• [Saved entries]:
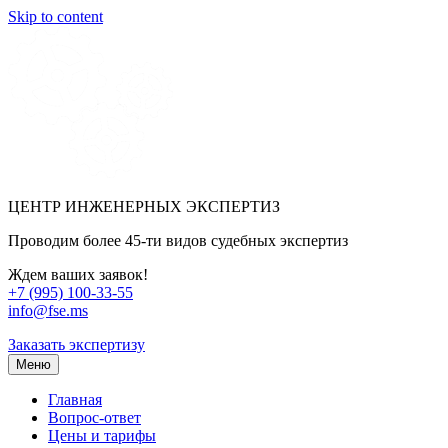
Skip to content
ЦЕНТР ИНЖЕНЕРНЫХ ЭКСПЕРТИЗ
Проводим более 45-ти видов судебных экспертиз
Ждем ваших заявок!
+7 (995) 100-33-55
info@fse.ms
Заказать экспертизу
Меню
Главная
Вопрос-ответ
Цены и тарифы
* * *
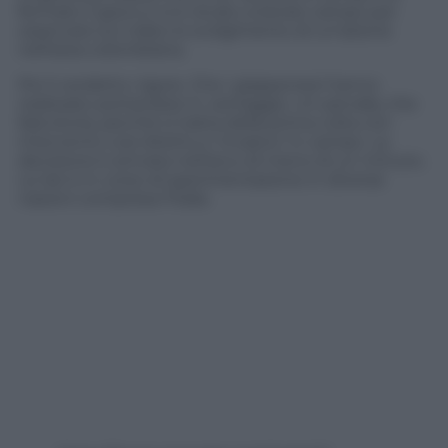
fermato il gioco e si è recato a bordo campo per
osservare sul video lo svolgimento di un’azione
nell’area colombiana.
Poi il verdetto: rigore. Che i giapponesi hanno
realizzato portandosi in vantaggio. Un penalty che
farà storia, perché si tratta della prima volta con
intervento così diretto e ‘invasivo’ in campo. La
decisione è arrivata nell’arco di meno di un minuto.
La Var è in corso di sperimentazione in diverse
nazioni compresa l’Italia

• [ACTION ITEM]: Pick each line holding the word "campo" out of the data and copy it.

• [RESPONSE TO THE EXERCISE]:
fermato il gioco e si è recato a bordo campo per
intervento così diretto e ‘invasivo’ in campo. La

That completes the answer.